I have built a wildfire 'simulation' in unity. And I want to train an RL agent to 'control' this fire. However, I think my task is quite complicated, and I can't work out to get the agent to do what I want.
A fire spreads in a tree-like format, where each node represents a point burning in the fire. When a node has burned for enough time, it spreads in all possible cardinal directions (as long as it does not spread to where it came from). The fire has a list of 'perimeter nodes' which represent the burning perimeter of the fire. These are the leaf nodes in the tree. The rate of spread is calculated using a mathematical model (Rothermel model) that takes into account wind speed, slope, and parameters relating to the type of fuel burning.
I want to train the agent to place 'control lines' in the map, which completely stops the fire from burning. The agent will ideally work out where the fire is heading and place these control lines ahead of the fire such that it runs into these lines. Please could you guide me (or refer me to any reading that would be useful) on how I can decide the rules by which I give the model rewards?

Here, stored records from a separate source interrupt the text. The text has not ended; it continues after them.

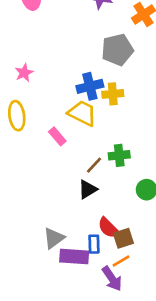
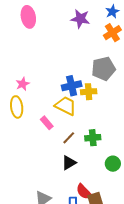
gray pentagon: (117, 50) -> (104, 69), moved
pink star: (24, 73) -> (23, 84), moved
brown line: (94, 165) -> (69, 138), moved

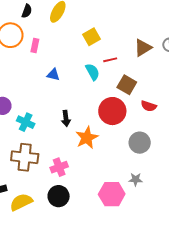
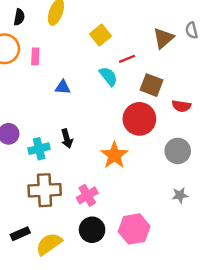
black arrow: (66, 118) -> (67, 139), moved
cyan cross: (26, 122) -> (39, 149), turned -30
pink hexagon: (112, 194) -> (134, 229), moved

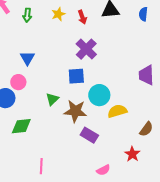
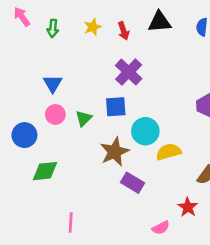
pink circle: (18, 82) -> (55, 114), moved
green triangle: (52, 99) -> (84, 118), moved
brown star: (75, 111) -> (114, 152), turned -30
pink semicircle: (103, 170) -> (161, 228), moved

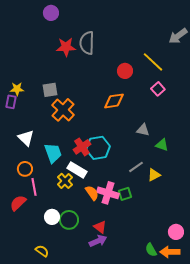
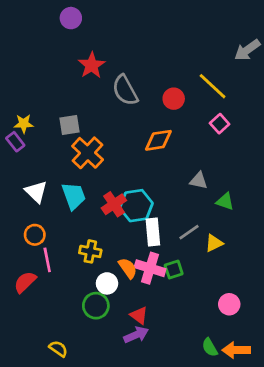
gray semicircle: (87, 43) -> (125, 90), moved, turned -30
red star: (66, 47) -> (92, 65), turned -30
purple rectangle: (11, 102) -> (15, 142), turned -48
cyan trapezoid: (53, 153) -> (74, 196), moved
white rectangle: (77, 170) -> (153, 232), moved, turned 54
yellow cross: (65, 181) -> (90, 251), turned -35
white circle: (52, 217) -> (107, 283), moved
pink circle: (176, 232) -> (229, 304), moved

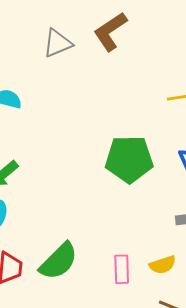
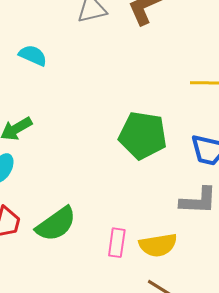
yellow semicircle: (163, 265) -> (158, 245), size x1.4

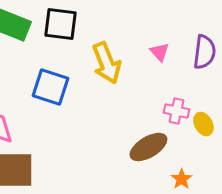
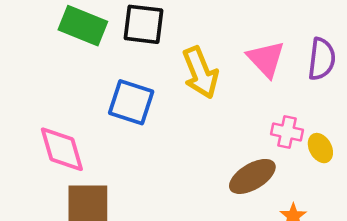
pink triangle: (159, 52) -> (266, 59), size x1.6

Currently, I give positive rewards for the following:
- the number of fire nodes contained by a control line increases.
And I give negative rewards for:
- the number of fire nodes contained by a control line does not increase.

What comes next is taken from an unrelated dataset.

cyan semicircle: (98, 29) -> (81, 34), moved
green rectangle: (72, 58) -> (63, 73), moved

- the agent places a control line (these resources are valuable and can only be used sparingly).
I end the session with a win when all nodes are contained, and with a loss if the agent places a control line out of the bounds of the world.

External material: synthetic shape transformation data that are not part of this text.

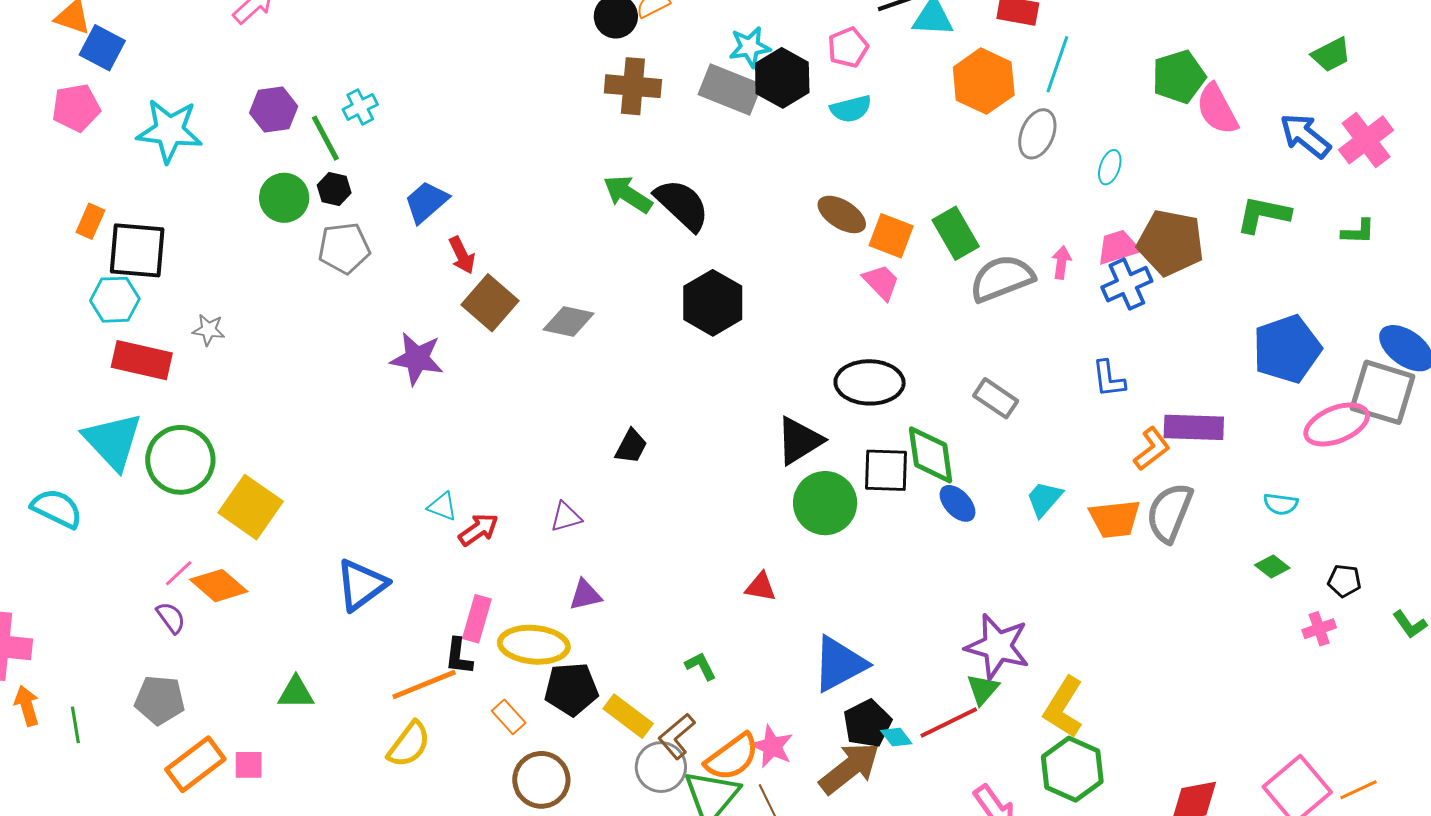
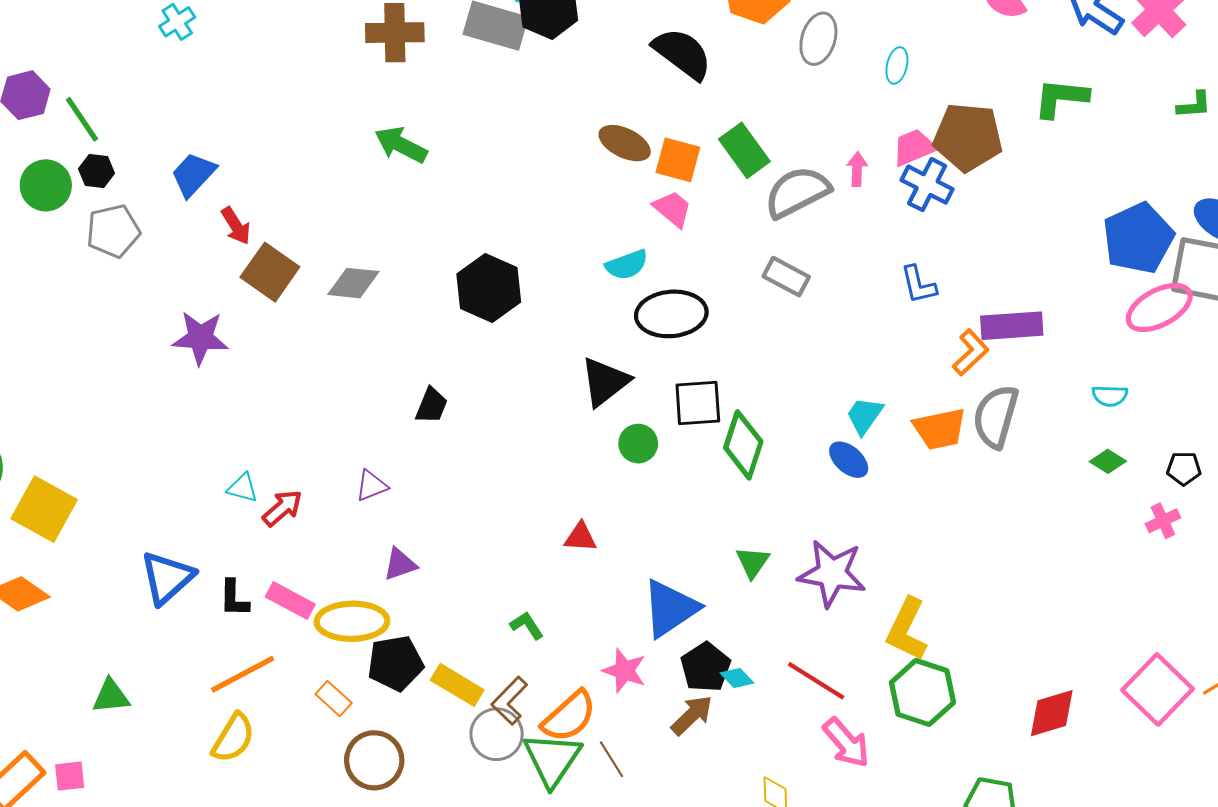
cyan cross: (360, 107) -> (177, 22), moved
cyan semicircle: (851, 109) -> (627, 265), moved
black semicircle: (682, 205) -> (682, 54), moved
green L-shape: (1358, 232) -> (1194, 105), moved
blue cross: (1127, 284) -> (927, 185), turned -33
black hexagon: (713, 303) -> (489, 288), moved
blue pentagon: (1287, 349) -> (1138, 238), moved
gray rectangle: (996, 398) -> (786, 277), moved
green diamond: (931, 455) -> (743, 445), moved, turned 32
green circle: (825, 503) -> (638, 444), size x0.6
blue ellipse: (957, 503) -> (849, 460), moved
pink rectangle: (477, 619) -> (290, 600), turned -72
black L-shape: (459, 656) -> (234, 598), moved
green triangle: (983, 689) -> (753, 562), moved
red line: (949, 722) -> (816, 681), moved, turned 64
pink star: (772, 746) -> (624, 671), moved
brown arrow: (849, 768) -> (692, 715), size x0.7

I am currently giving the agent the following information as observations:
- the direction that the wind is heading, as a bearing.
- the wind speed
- the vector position that the fire is started at
- the current percentage of nodes that are contained
- the total number of perimeter nodes
I am new to RL, so I don't really know what is the best way to choose these parameters to train on. Please could you guide me to how I can better solve this problem?